You can only create a transformation for an object type or event type after you’ve created the OCPM Data Pool and connected it to at least one source system. It’s best to also extract your data before you start creating the transformations, so that you can preview the transformations with your data to make sure they are working. For the steps to provision the OCPM Data Pool, create a data connection, and extract your data, see Quickstart: Extract and transform your data into objects and events.

Tip

Before you start working with custom object types, event types, relationships, and transformations, we recommend you complete the Celonis Academy training track Implement Object-Centric Process Mining, which teaches you how to model objects and events. The course OCPM in Action - Build Object-Centric Data Models (2 hours) has step by step examples for you to work through.

In the SQL editor, you can view and create scripts in these categories:

  • Attribute scripts populate the tables of objects and events, which contain their attributes. For an object type, you populate its table using the data you’ve extracted from your source system tables. For an event type, you can choose to use the extracted business data, or use the transformed data from object type tables and change tables.

  • Change scripts populate the tables of changes to the attributes of objects. Change scripts aren't available for event types, as only object types have change tables. Change tables always have the same set of attributes. You can only populate a change table if you have extracted data that captures changes to your objects, such as a change log or audit log. If you don’t have this data, don’t add a change script.

  • Relationship scripts populate the relationship tables for the relationships between object types and event types. You only need a separate relationship script when there’s a many to many relationship that’s implemented on this object type or event type, so there’s a dedicated relationship table to fill. If the object type or event type doesn’t have any relationships like that, you won’t see a category for these scripts. Relationships between objects and events explains how relationships work.

Important

The SQL dialect you need to use in transformations for the Celonis Platform is Vertica SQL syntax. Using Vertica SQL syntax has Vertica recommendations for Celonis, and here's the official documentation:  docs.vertica.com.

To keep the SQL transformations as generic as possible, the SQL editor in the Objects and Events environment only supports a subset of functions and operators of ANSI SQL, and not all Vertica functions are enabled. See Supported functions for object-centric transformations for the list of supported functions that you can use. It's different to the list for case-centric transformations. The topic includes advice on how to replace Vertica-specific functions with suitable alternatives.

The OCDM Schema (which stands for object-centric data model) is the database in the OCPM Data Pool that contains the tables with the transformed data for your objects and events. See Object-centric process mining database tables for more on the structure of the OCDM Schema.

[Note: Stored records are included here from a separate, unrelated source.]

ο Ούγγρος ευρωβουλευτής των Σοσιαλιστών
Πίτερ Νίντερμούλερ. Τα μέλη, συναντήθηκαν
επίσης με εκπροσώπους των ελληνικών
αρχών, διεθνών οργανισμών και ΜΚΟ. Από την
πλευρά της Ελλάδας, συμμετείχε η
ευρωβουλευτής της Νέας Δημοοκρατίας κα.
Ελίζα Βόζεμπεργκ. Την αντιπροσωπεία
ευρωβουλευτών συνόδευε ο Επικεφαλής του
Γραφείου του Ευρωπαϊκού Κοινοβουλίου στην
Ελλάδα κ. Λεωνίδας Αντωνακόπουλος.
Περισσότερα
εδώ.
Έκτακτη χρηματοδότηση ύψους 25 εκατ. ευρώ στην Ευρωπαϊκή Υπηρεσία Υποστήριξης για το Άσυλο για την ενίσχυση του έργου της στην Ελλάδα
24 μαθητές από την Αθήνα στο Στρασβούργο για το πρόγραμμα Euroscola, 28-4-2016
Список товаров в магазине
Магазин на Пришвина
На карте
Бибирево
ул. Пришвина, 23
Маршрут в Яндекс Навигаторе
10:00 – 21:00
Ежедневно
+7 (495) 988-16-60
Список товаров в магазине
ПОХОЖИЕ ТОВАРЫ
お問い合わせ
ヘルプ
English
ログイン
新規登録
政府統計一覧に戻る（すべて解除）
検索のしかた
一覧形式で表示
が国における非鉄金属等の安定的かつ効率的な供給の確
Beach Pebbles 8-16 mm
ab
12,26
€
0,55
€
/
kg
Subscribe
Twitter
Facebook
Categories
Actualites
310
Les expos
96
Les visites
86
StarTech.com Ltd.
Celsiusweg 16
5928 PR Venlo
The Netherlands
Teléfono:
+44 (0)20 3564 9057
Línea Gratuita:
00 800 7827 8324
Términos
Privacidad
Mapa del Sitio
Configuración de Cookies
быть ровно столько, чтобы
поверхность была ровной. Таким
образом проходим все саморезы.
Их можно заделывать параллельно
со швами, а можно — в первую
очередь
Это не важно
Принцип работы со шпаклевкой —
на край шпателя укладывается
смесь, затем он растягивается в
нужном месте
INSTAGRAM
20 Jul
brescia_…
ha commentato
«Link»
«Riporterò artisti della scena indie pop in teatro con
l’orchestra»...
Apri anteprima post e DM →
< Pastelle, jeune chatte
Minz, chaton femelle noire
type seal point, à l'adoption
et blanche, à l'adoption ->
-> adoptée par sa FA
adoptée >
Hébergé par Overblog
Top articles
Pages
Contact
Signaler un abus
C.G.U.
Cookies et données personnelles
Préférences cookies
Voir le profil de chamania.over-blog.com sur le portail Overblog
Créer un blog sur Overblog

  • For object types and changes, you map columns in your extracted business data to the attributes of the objects and changes. In the OCDM Schema, each row in the object type tables (with an o_ prefix) and the change tables (with a c_ prefix) holds a single object or change. 

  • For event types, you can use the transformed data in the object type tables and change tables as a data source for your events, if you want to. Or you can map your extracted business data directly to the attributes of event types. Either way, the data goes into the event type tables (with an e_ prefix). Each row in the event type tables holds a single event.

  • For a one to one or one to many relationship, the relationship data is held in a foreign key column in the object type table or event type table. In this case, you populate the column as part of the attribute script. The column is named after the relationship, and you populate it with the ID column of the Celonis database table for the target object type.

  • For a many to many relationship where you’re implementing the transformation on this object type or event type, the relationship data is held in a relationship table with the relationship name. Populate this table with the ID of the object or event where this relationship is implemented (in the first column), and the ID of the target object (in the second column). Because a relationship table needs data from two object type or event type tables, you’ll need to use a left join (JOIN clause) to bring in data from both of the tables.

Follow these steps to use the SQL editor to create a custom transformation or overwrite a Celonis transformation. In the instructions, we’ll assume that you’ve extracted the data from your source system into the OCPM Data Pool. If you have any problems, check the solutions in Troubleshooting transformations.

  1. From the Celonis navigation bar, select Data > Objects and Events.

  2. To see the full list of transformations, select Transformations in the top navigation bar. You can search the list, sort it, and filter it by namespace (Celonis or custom), object type or event type, data source, and whether overwrites are present. Click Create transformation to add a new transformation.

  3. To start with an object type or event type that needs a transformation, select Objects or Events in the top navigation bar. From here, you can search and browse your object types or event types.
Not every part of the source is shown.